Reprise de Camaïeu

Le fruit de la sueur et de la lutte

par Philippe Allienne
Publié le 21 août 2020 à 12:45

Pour les salariés de Camaïeu, la décision du tribunal de commerce de Lille a été rendue comme prévue, lundi 17 août en début de matinée. Comme prévu, mais pas en salle d’audience. Le jugement a été remis par le greffe. Il va dans leur sens.

Période de congés oblige,tout le monde ne pouvait être présent à Tourcoing (siège du tribunal). Mais une fois la décision connue, le soulagement a apaisé les syndicalistes et autres salariés. Quelques minutes plus tard, sur les pelouses ensoleillées du tribunal, Omar Rahni, représentant CGT du CSE de l’entreprise de prêt-à-porter, n’a de cesse de brandir le texte et de lire et relire ce passage :« Force est de constater que même si les fautes antérieures ne peuvent leur être reprochées, l’équipe dirigeante du Consortium (la direction de Camaïeu et trois fonds d’investissement actionnaires – ndlr) n’a pas su ou pas pu acquérir et conserver la confiance du personnel. De ce fait, la réussite du projet du Consortium apparaît trop fragile. Le Tribunal regrette amèrement la faiblesse des prix de reprise particulièrement celle de FIB qui a été qualifiée d’indécente lors des débats. Néanmoins, l’intérêt de l’entreprise reste sa pérennité qui apparaît meilleure dans le projet FIB. Sur ce, le Tribunal ordonne la cession de l’entreprise au profit de la société Financière immobilière bordelaise (FIB) société par actions simplifiée. » C’est acquis, si tout n’est pas gagné, c’est bien l’offre portée par Michel Ohayon, à la tête de la FIB qui est retenue. C’était la « mieux disante »puisqu’elle propose de garder 2 659 salariés sur les 3 900 et 511 points de vente. La FIB promet d’apporter un million d’euros en capital, 4 millions en obligations simples, 15 millions de compte courant, 65 millions de prêt garanti par l’État. Elle s’engage aussi à abonder au Plan de sauvegarde de l’emploi à hauteur de 10 % du prix de cession des stocks anciens avec versement d’une provision de 300 000 euros dès la mise en place du PSE. Le siège demeure à Roubaix.

La lutte a payé
Syndicalistes et élus se sont unis pour assurer la reprise de l’enseigne et sauvegarder un maximum d’emplois.
© Philippe ALLIENNE

S’ils n’explosent pas de joie parce qu’il « y aura de la casse quand même » avec les licenciements et les fermetures de magasins (dont deux à Lille), les syndicats CGT, CFDT et FO estiment avoir recueilli les fruits de leur lutte. « Le tribunal reconnaît qu’une entreprise, cela fonctionne en couple avec ses salariés.
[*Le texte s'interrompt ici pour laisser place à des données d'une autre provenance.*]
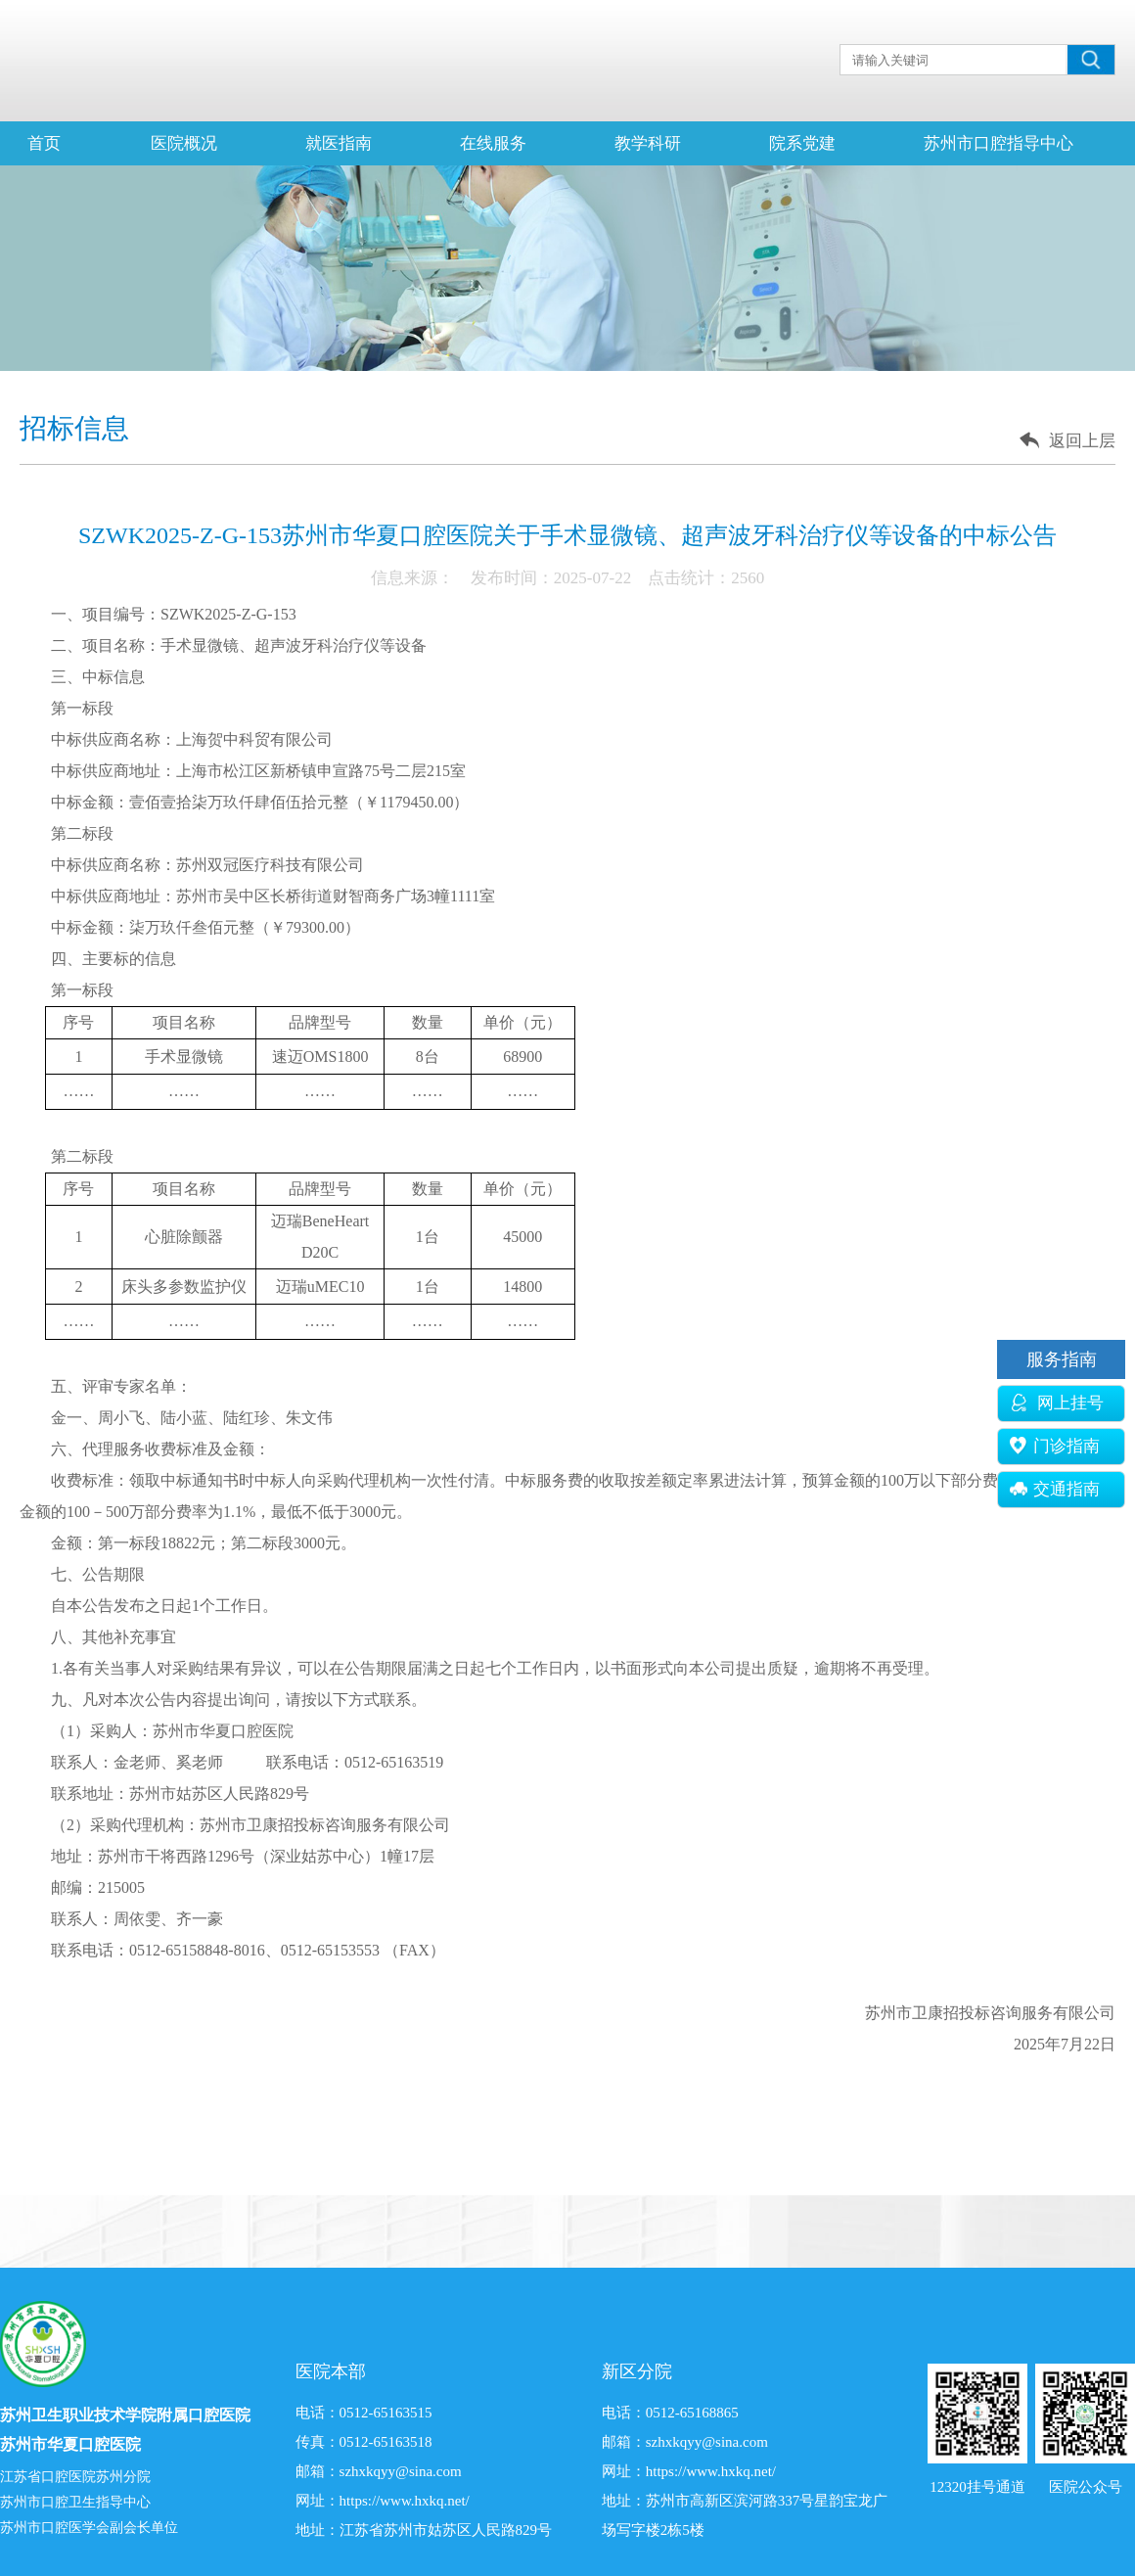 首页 (44, 143)
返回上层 (1082, 441)
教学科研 (647, 143)
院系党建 (802, 143)
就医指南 (338, 143)
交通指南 (1055, 1489)
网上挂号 (1057, 1403)
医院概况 (184, 143)
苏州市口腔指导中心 (998, 143)
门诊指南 (1055, 1446)
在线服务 (493, 143) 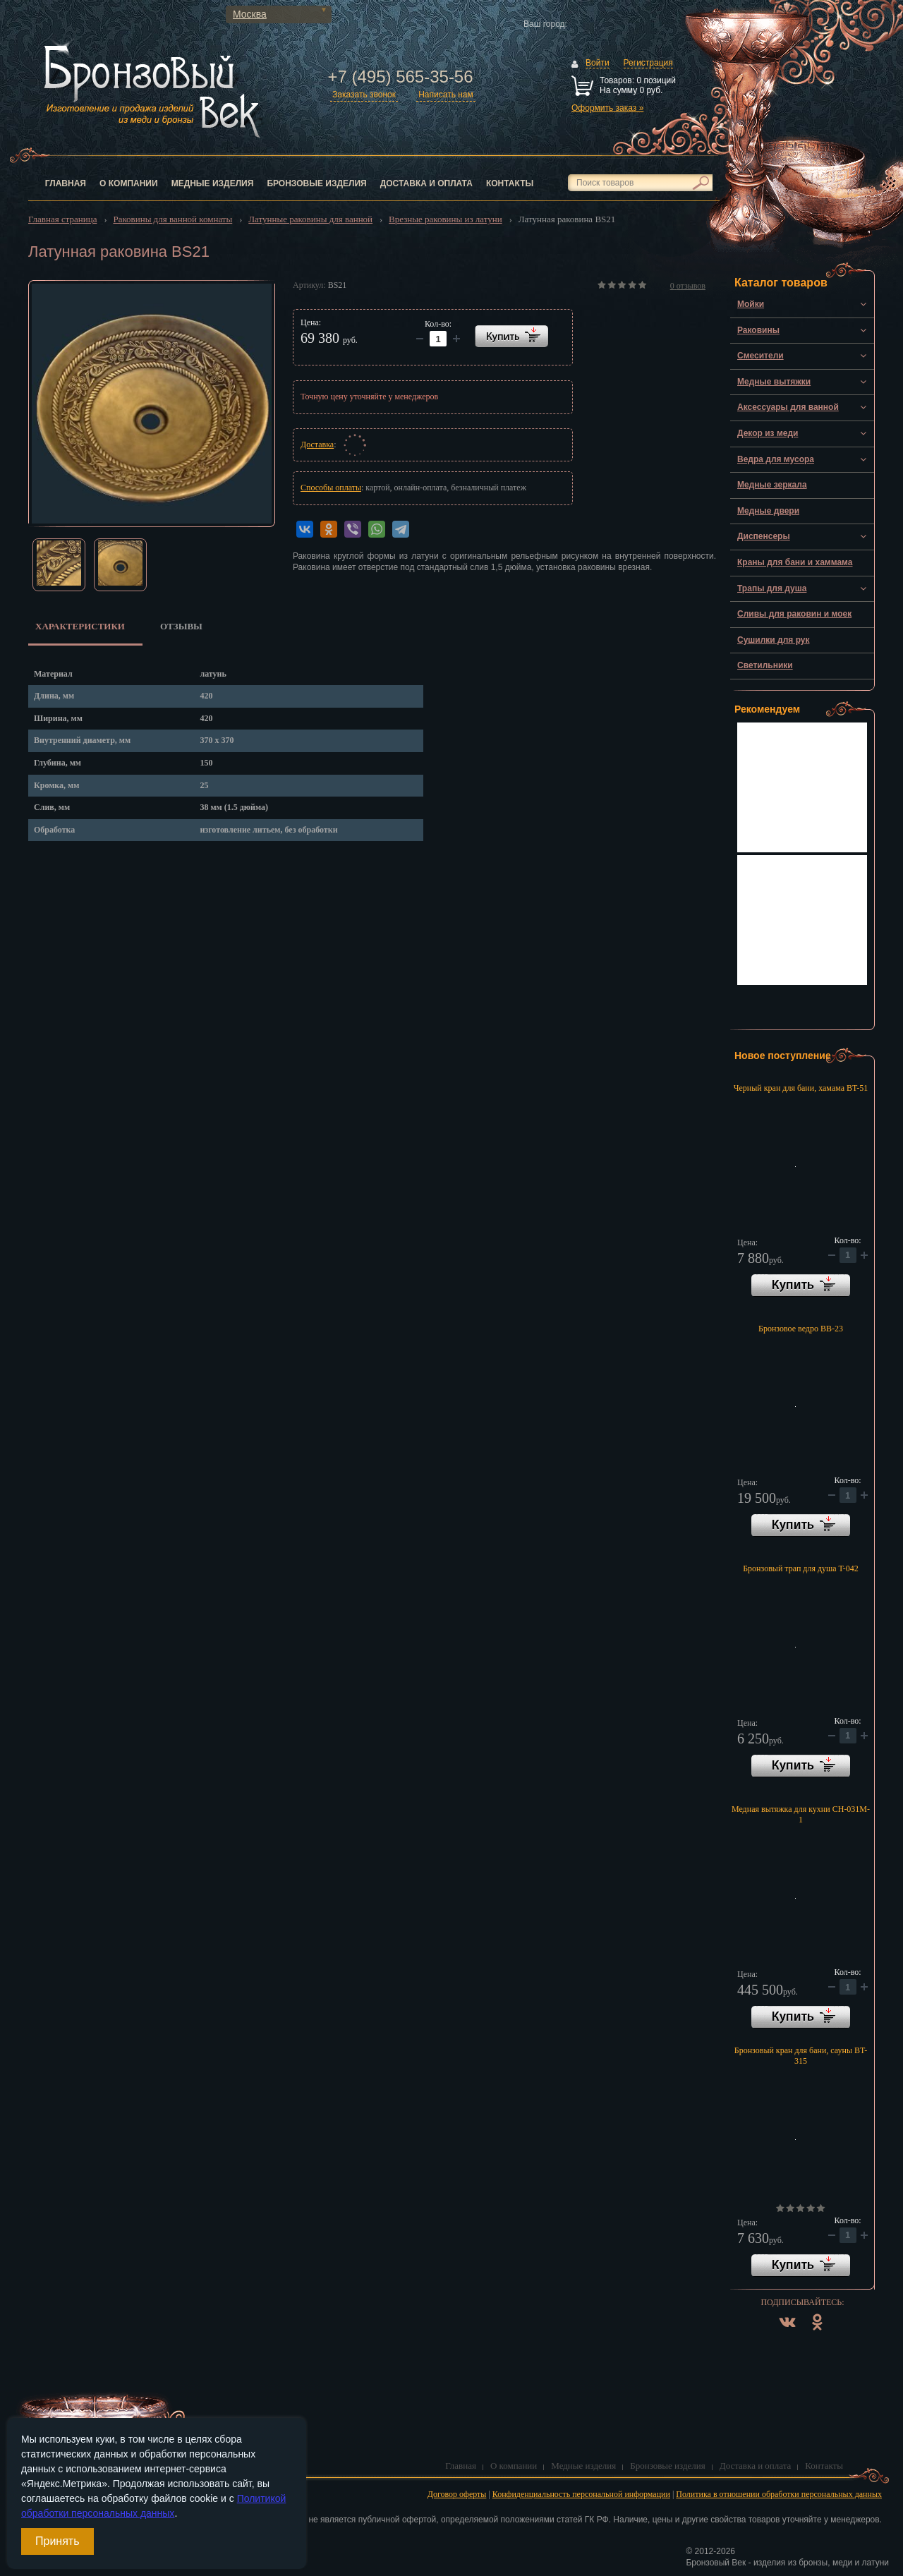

C’est ce qu’il veut dire en écrivant que nous n’avions plus confiance en l’ancienne direction » , dit l’un d’eux. Pour un autre, « nous récoltons le fruit de notre sueur et de notre engagement ». Mais la décision du tribunal offre aussi un camouflet à l’ordonnance Macron du 20 mai qui autorise, par dérogation en raison de la crise de la Covid, à un entrepreneur dont l’entreprise est en liquidation de se présenter comme repreneur. Or, de nombreuses entreprises sont confrontées à cela. Après la remise du jugement, les syndicalistes se sont rendus au siège roubaisien. L’idée était de faire apprécier la nouvelle par les salariés postés qui devaient sortir à midi. Impossible. La désormais ancienne direction n’a pas laissé faire et a prié représentants du personnel et journalistes de quitter l’enceinte de l’entreprise. Pas question en effet de laisser filmer la satisfaction des salariés. Le directeur des ressources humaines, très tendu, est venu le dire lui-même aux intéressés. De son côté, Lucie Colier, déléguée syndicale CGT et élue suppléante au CSE, rappelait que la grève de six jours observée fin juillet pour soutenir l’offre de la FIB avait fini par payer. Une offre décidément meilleure que celle du consortium qui ne prévoyait que de reprendre 2 148 salariés et qui voulait aussi sacrifier le prestataire de Hem, Dispeo, et ses 150 salariés. Pour l’instant, ces derniers sont sauvés. Reste à voir comment la FIB va permettre à Camaïeu de remonter la pente et gagner le pari de la vente sur internet. Seul point noir pour l’instant, les lettres de licenciements qui partiront pour celles et ceux qui n’opteront pas pour un départ volontaire. Mais si Camaïeu trouve une issue positive, cela se fait sur fond très grisâtre pour le secteur de la distribution, des commerces et services. Damartex, la maison mère de Damart est dans le rouge. Phildar, une maison fondée en 1903 à Roubaix, vient quant à elle d’être placée en redressement judiciaire.